= Work instruction =
In your copy, repeat the records exactly and leave out the pictures.

___ Records for the task ___

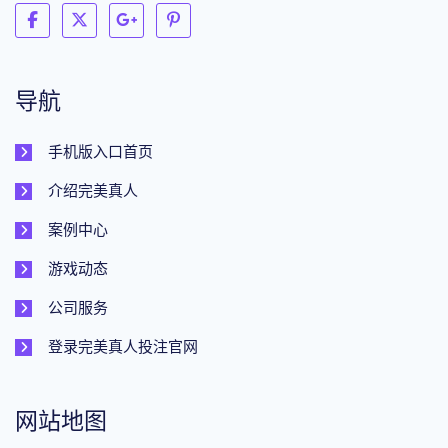
导航
手机版入口首页
介绍完美真人
案例中心
游戏动态
公司服务
登录完美真人投注官网
网站地图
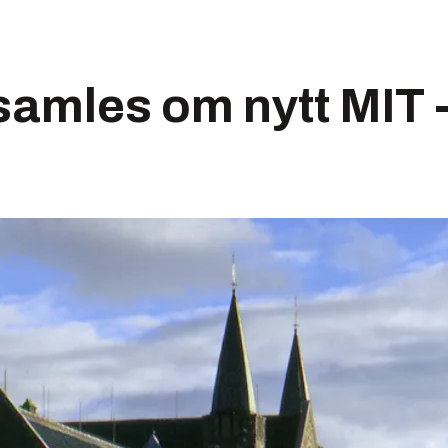
samles om nytt MIT 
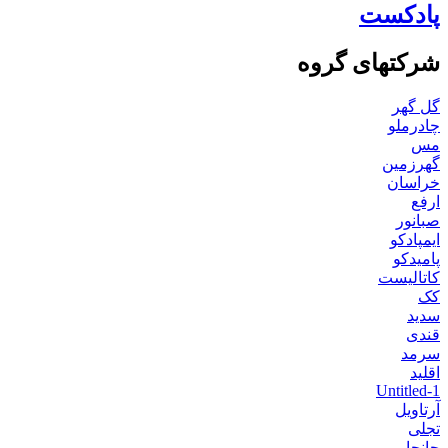
پادکست
شرکتهای گروه
گل گهر
چادرملو
مس
گهرزمین
خراسان
ارفع
صبانور
ایمپادکو
پامیدکو
کاتالیست
کک
سدید
قندی
سرمد
اقلید
Untitled-1
آرتاویل
تجلی
جانجا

___

= Answer =
导航
手机版入口首页
介绍完美真人
案例中心
游戏动态
公司服务
登录完美真人投注官网
网站地图
samles om nytt MIT 
پادکست
شرکتهای گروه
گل گهر
چادرملو
مس
گهرزمین
خراسان
ارفع
صبانور
ایمپادکو
پامیدکو
کاتالیست
کک
سدید
قندی
سرمد
اقلید
Untitled-1
آرتاویل
تجلی
جانجا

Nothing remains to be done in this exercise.